Despite the fact that I've always wanted to be a writer and that I always knew that someday I would realize that dream, I've always been amazed at the fact that I became a writer. Not just a writer but, of all things, a writer of mysteries.
I never imagined myself to be organized enough to write a mystery.
One look at my desk--indeed, a look at my personal effects and life in general--organization seems to be the last thing I consider important. I'm often the writer who has to ask to borrow a pen in order to sign a book (yes, I have.)Yet, if you read a lot of mysteries, you'll find that one has to have some organizational skills in order to plan a perfect murder (on paper, of course!)

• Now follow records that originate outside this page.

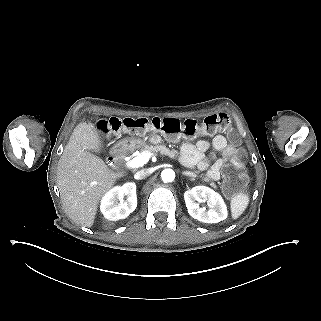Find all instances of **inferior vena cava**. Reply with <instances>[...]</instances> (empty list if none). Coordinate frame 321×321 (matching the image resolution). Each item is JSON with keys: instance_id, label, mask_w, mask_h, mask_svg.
I'll list each match as a JSON object with an SVG mask.
<instances>
[{"instance_id": "obj_1", "label": "inferior vena cava", "mask_w": 321, "mask_h": 321, "mask_svg": "<svg viewBox=\"0 0 321 321\" xmlns=\"http://www.w3.org/2000/svg\"><path fill=\"white\" fill-rule=\"evenodd\" d=\"M151 171L149 169H143L135 173V178L138 180H142L148 176H150Z\"/></svg>"}]
</instances>
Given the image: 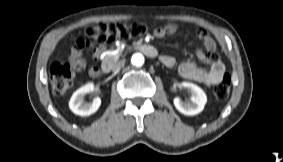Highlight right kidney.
<instances>
[{
    "mask_svg": "<svg viewBox=\"0 0 283 162\" xmlns=\"http://www.w3.org/2000/svg\"><path fill=\"white\" fill-rule=\"evenodd\" d=\"M94 91V84L92 82H89L76 90L69 102V107L73 113L80 116H89L93 113H95L100 105H101V99L99 97H96L93 99L92 103H86L84 102V96L87 93Z\"/></svg>",
    "mask_w": 283,
    "mask_h": 162,
    "instance_id": "right-kidney-1",
    "label": "right kidney"
}]
</instances>
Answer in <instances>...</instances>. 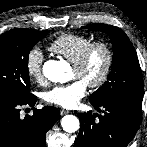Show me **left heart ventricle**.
Here are the masks:
<instances>
[{"label": "left heart ventricle", "instance_id": "1", "mask_svg": "<svg viewBox=\"0 0 147 147\" xmlns=\"http://www.w3.org/2000/svg\"><path fill=\"white\" fill-rule=\"evenodd\" d=\"M105 65V53L103 50L98 49L92 55L86 68L78 72L74 68L71 72L72 79H80L86 83L93 81L99 77Z\"/></svg>", "mask_w": 147, "mask_h": 147}]
</instances>
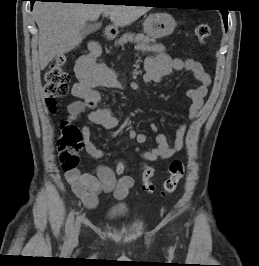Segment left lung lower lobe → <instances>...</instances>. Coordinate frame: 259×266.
I'll use <instances>...</instances> for the list:
<instances>
[{
  "label": "left lung lower lobe",
  "instance_id": "1",
  "mask_svg": "<svg viewBox=\"0 0 259 266\" xmlns=\"http://www.w3.org/2000/svg\"><path fill=\"white\" fill-rule=\"evenodd\" d=\"M222 12L223 15V21H224V25H225V30H227V17H228V12L227 10H220Z\"/></svg>",
  "mask_w": 259,
  "mask_h": 266
}]
</instances>
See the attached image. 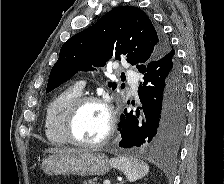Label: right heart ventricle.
I'll return each instance as SVG.
<instances>
[{"mask_svg": "<svg viewBox=\"0 0 224 184\" xmlns=\"http://www.w3.org/2000/svg\"><path fill=\"white\" fill-rule=\"evenodd\" d=\"M81 95V90L76 86L68 87L61 91L49 104L45 116V135L54 145L67 144L63 131L66 112L72 102Z\"/></svg>", "mask_w": 224, "mask_h": 184, "instance_id": "obj_1", "label": "right heart ventricle"}]
</instances>
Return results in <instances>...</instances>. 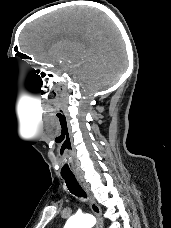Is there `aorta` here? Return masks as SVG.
I'll return each mask as SVG.
<instances>
[{
    "mask_svg": "<svg viewBox=\"0 0 171 228\" xmlns=\"http://www.w3.org/2000/svg\"><path fill=\"white\" fill-rule=\"evenodd\" d=\"M95 224V218L88 214L75 215L70 217L64 228H92Z\"/></svg>",
    "mask_w": 171,
    "mask_h": 228,
    "instance_id": "762f6f07",
    "label": "aorta"
}]
</instances>
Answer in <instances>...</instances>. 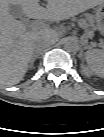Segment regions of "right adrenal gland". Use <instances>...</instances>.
<instances>
[{
  "mask_svg": "<svg viewBox=\"0 0 104 137\" xmlns=\"http://www.w3.org/2000/svg\"><path fill=\"white\" fill-rule=\"evenodd\" d=\"M38 58V56H34L32 60L30 61V64L33 65L34 61Z\"/></svg>",
  "mask_w": 104,
  "mask_h": 137,
  "instance_id": "1",
  "label": "right adrenal gland"
}]
</instances>
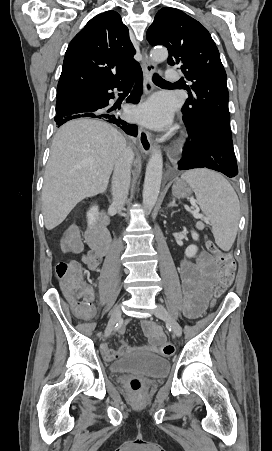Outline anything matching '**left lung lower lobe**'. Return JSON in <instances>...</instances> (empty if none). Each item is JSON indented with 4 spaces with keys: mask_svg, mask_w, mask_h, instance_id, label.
I'll use <instances>...</instances> for the list:
<instances>
[{
    "mask_svg": "<svg viewBox=\"0 0 272 451\" xmlns=\"http://www.w3.org/2000/svg\"><path fill=\"white\" fill-rule=\"evenodd\" d=\"M189 144L183 148L178 169L209 168L228 177L238 174L232 136L217 127H207L189 132Z\"/></svg>",
    "mask_w": 272,
    "mask_h": 451,
    "instance_id": "left-lung-lower-lobe-1",
    "label": "left lung lower lobe"
}]
</instances>
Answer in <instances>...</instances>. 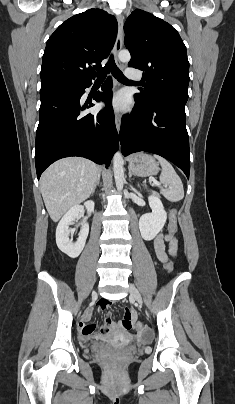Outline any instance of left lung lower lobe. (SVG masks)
I'll list each match as a JSON object with an SVG mask.
<instances>
[{
	"mask_svg": "<svg viewBox=\"0 0 235 404\" xmlns=\"http://www.w3.org/2000/svg\"><path fill=\"white\" fill-rule=\"evenodd\" d=\"M135 102V111L121 120L119 136L123 155L139 151L158 154L183 170L189 179L185 103L171 99L148 104L136 99Z\"/></svg>",
	"mask_w": 235,
	"mask_h": 404,
	"instance_id": "0a47b994",
	"label": "left lung lower lobe"
}]
</instances>
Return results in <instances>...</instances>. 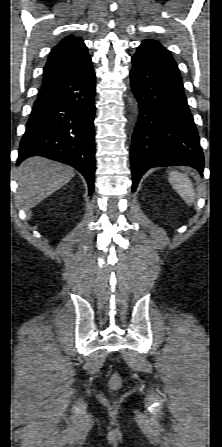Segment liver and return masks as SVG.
I'll list each match as a JSON object with an SVG mask.
<instances>
[{
  "label": "liver",
  "instance_id": "1",
  "mask_svg": "<svg viewBox=\"0 0 222 447\" xmlns=\"http://www.w3.org/2000/svg\"><path fill=\"white\" fill-rule=\"evenodd\" d=\"M74 175V169L68 165L31 157L17 171L18 199L24 209L29 210L67 184Z\"/></svg>",
  "mask_w": 222,
  "mask_h": 447
}]
</instances>
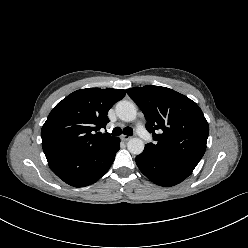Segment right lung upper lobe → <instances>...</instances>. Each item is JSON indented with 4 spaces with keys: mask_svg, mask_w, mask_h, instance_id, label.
<instances>
[{
    "mask_svg": "<svg viewBox=\"0 0 248 248\" xmlns=\"http://www.w3.org/2000/svg\"><path fill=\"white\" fill-rule=\"evenodd\" d=\"M124 96V90L100 88L68 95L53 108L42 127L45 155L88 153L110 144L116 137L95 132L106 126L109 109Z\"/></svg>",
    "mask_w": 248,
    "mask_h": 248,
    "instance_id": "right-lung-upper-lobe-1",
    "label": "right lung upper lobe"
}]
</instances>
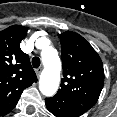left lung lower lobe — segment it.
Masks as SVG:
<instances>
[{
	"instance_id": "left-lung-lower-lobe-1",
	"label": "left lung lower lobe",
	"mask_w": 117,
	"mask_h": 117,
	"mask_svg": "<svg viewBox=\"0 0 117 117\" xmlns=\"http://www.w3.org/2000/svg\"><path fill=\"white\" fill-rule=\"evenodd\" d=\"M47 109L56 117H79L84 112L59 98H46Z\"/></svg>"
}]
</instances>
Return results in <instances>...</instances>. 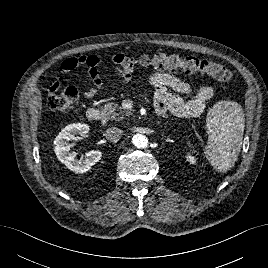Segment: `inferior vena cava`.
<instances>
[{"label":"inferior vena cava","mask_w":268,"mask_h":268,"mask_svg":"<svg viewBox=\"0 0 268 268\" xmlns=\"http://www.w3.org/2000/svg\"><path fill=\"white\" fill-rule=\"evenodd\" d=\"M122 136V130L117 127H111L106 130L105 137L111 142H117Z\"/></svg>","instance_id":"602c4592"}]
</instances>
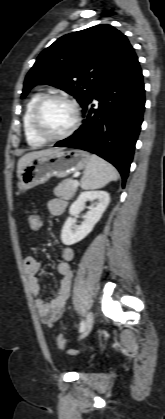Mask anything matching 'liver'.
<instances>
[{"instance_id":"1","label":"liver","mask_w":165,"mask_h":419,"mask_svg":"<svg viewBox=\"0 0 165 419\" xmlns=\"http://www.w3.org/2000/svg\"><path fill=\"white\" fill-rule=\"evenodd\" d=\"M62 150V148H49V149H45V150H40V151H33V152H29L27 154H25L24 156H22L17 164V175L19 176V174L21 173L22 169L33 159L39 156H45L48 154H52L54 152H58Z\"/></svg>"}]
</instances>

Mysteries always seemed so daunting to write, perhaps because some of the first few mysteries I ever read (back in my early teens) were Agatha Christie novels. Hercule Poirot, her fictional detective, was the epitome of organization, "order and method", as he was fond of saying. Only he could tie together such obscure clues as bottles of tanning lotion, a book on voodoo, the sound of a tub being emptied, and use split-second timing (and a tampered-with watch) to pull off a murder and almost unbreakable alibi ("Evil Under the Sun", in case you're wondering.) And to be able to line up the clues in such a way that they made perfect sense--well, to Poirot anyway--seemed to me a task suited only to a ultra-organized, super-intelligent writer. Not to me.
Of course, I realize now that writing mystery does take some thought and preparation and it really isn't any harder to write than, say, a romance. In reality, almost every story, every novel, is a mystery.
The mystery may be as simple as "Who murdered the victim and why?" or "Will the lovers find each other and live happily ever after?" It may be as complex as "Will the evil genius's plan for taking over the world work and why does he want to do so?" or "Why does the main character have so many issues with her mother/daughter/ex-husband and will they make peace and live reasonably happily ever after?" Even children's books have an element of mystery... "What DOES happen when you give a mouse a cookie?"
What it all boils down to is that the writer--whether mystery, romance, western, chick-lit, or whatever--has to make sure that the reader is satisfied (even if they're not particularly happy with the way the story turned out.) The story has to make sense, the characters' motivations have to be real (at least to the characters themselves), and the questions, the "why"s, have to be answered. We read to discover the solution to the mystery behind the story.
And we write because, at least in one facet of our lives, we like to know where everything is. Including a pen.